** Opening SOURCE MATERIAL block **

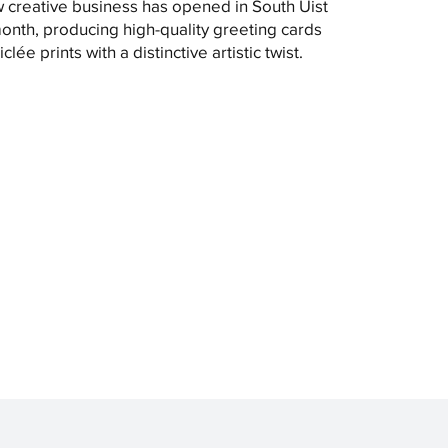
 creative business has opened in South Uist
month, producing high-quality greeting cards
clée prints with a distinctive artistic twist.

** Closing SOURCE MATERIAL block **

▶ _WHAT THE TASK REQUIRES_:
Each line of the data must be restated exactly, and the pictures must be left out.

▶ _FINISHED EXERCISE_:
 creative business has opened in South Uist
month, producing high-quality greeting cards
clée prints with a distinctive artistic twist.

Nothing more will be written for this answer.